As per data shared by the Society of Indian Automobile Manufacturers (SIAM) Hero Motocorp’s supplies to its dealers came down by just 5.6 percent in December and 14 percent in January as against 17 percent and 16 percent recorded by the industry during the same two months, respectively.
This means that even as the industry cut down production of BS-IV grade models Hero continued to produce more than the industry standard. The company ignored the telltale signs, which is evident from the statement made by one of its senior executives during an analyst conference call.
“As far as inventory is concerned we were down to close to six weeks at the end of December. And by January-end we are down to five 5 weeks of our retail. So effectively, inventory is a non-issue. And pretty much we're geared for a transition”, said a Niranjan Kumar Gupta, CFO, Hero MotoCorp.
The executive also admitted that much of this inventory was BS 4 grade although no precise split between the two technologies was shared by the company. Only in February did Hero cut down on its supplies to dealers with sales dropping 20 percent compared to 17 percent of the industry during the same month.

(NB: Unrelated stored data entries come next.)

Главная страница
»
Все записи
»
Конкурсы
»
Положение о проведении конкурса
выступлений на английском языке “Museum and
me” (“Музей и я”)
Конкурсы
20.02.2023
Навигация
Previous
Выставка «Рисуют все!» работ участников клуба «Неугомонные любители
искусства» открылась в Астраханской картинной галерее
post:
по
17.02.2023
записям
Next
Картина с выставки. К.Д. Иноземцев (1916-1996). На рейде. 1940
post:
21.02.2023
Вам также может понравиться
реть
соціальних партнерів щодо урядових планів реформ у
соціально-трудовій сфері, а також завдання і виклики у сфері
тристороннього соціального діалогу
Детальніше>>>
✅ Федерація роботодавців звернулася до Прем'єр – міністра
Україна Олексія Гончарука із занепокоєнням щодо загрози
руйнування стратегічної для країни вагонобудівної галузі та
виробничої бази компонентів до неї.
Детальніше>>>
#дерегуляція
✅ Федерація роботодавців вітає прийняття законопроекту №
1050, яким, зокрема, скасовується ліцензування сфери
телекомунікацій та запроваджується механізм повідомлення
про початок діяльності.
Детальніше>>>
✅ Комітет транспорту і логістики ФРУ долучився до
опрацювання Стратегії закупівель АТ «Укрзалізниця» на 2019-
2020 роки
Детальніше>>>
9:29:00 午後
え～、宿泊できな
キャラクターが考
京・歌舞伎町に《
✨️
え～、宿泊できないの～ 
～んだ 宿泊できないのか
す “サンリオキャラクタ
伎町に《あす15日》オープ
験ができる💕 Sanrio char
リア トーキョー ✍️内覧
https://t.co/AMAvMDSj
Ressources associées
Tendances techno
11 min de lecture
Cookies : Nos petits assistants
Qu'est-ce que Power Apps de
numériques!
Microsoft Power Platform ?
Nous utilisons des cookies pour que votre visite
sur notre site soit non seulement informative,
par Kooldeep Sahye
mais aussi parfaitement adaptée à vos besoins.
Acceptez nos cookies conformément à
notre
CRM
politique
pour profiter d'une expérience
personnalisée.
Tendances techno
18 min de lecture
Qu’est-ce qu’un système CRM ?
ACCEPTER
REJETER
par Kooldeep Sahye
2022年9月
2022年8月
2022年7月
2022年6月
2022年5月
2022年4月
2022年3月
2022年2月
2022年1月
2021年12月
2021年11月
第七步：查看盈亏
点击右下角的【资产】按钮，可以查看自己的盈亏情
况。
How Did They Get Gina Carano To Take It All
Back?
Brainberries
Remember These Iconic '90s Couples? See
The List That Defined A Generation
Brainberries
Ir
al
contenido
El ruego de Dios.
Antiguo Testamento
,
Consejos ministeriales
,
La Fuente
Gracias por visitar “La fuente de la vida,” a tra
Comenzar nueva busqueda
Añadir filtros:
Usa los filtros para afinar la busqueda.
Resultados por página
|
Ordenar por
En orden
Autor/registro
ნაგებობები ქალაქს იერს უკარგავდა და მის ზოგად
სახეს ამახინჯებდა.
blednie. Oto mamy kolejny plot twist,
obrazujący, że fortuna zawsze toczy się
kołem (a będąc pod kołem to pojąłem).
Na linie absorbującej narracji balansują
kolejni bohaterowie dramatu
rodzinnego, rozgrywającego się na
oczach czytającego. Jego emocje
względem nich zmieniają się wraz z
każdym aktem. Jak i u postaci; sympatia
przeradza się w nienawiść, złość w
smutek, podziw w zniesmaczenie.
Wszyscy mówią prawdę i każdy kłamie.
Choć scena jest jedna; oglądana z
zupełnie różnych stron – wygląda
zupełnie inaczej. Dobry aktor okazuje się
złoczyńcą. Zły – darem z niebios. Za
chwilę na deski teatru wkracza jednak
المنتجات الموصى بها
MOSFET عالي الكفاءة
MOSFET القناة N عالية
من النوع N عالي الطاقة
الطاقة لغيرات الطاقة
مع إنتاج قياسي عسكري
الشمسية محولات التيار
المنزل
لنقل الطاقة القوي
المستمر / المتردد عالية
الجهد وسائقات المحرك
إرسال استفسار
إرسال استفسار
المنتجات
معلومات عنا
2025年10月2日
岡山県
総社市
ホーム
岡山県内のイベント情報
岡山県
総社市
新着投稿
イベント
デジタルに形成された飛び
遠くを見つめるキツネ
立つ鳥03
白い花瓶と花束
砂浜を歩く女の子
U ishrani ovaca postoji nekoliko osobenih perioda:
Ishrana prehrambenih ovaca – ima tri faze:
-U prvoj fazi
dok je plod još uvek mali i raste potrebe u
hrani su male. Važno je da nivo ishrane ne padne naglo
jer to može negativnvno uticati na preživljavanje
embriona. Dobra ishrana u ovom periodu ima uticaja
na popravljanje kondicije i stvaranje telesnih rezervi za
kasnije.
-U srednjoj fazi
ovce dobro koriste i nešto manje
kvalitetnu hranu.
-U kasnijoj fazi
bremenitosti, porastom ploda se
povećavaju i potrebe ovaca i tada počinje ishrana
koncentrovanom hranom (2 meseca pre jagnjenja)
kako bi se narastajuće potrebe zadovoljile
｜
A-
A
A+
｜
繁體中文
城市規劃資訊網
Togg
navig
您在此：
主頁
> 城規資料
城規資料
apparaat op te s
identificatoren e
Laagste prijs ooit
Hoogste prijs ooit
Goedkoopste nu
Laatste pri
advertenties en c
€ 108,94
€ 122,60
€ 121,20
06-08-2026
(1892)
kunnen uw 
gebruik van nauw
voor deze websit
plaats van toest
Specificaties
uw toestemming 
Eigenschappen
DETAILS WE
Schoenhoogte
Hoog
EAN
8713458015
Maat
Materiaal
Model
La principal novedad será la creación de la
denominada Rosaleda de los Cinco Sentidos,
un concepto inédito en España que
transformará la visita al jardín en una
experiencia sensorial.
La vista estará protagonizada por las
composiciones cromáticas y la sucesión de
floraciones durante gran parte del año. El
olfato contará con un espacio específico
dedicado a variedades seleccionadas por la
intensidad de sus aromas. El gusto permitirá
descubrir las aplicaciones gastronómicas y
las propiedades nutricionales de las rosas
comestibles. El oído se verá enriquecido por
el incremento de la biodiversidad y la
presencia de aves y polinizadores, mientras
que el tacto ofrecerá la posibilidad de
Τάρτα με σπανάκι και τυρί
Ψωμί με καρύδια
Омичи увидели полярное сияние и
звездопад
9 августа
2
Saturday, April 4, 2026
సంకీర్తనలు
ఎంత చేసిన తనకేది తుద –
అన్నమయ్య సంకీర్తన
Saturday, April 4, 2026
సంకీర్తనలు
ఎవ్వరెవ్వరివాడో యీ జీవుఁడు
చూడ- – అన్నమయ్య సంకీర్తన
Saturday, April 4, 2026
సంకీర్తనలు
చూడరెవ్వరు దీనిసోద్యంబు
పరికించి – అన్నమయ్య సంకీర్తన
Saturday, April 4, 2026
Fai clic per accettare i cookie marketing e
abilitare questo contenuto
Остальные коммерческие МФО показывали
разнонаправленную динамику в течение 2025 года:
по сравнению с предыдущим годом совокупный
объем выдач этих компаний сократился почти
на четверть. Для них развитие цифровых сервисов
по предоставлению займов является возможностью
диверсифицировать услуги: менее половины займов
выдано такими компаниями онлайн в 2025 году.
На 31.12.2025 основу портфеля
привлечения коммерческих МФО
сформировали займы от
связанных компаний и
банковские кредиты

While Hero said it had planned to start retails of BS 6 models only in March its rivals such as TVS Motor Company and Honda started selling BS 6 models months ago. TVS stopped production of BS 4 in January itself while Honda moved to 100 percent BS 6 in the last week on February.By February Bajaj Auto, the Pune-based maker of Pulsar motorcycles, continued to produce BS-IV grade models though much of its inventory was replaced by BS 6 upgrades. The company said that by first week of March all of its BS 4 stock will be liquidated.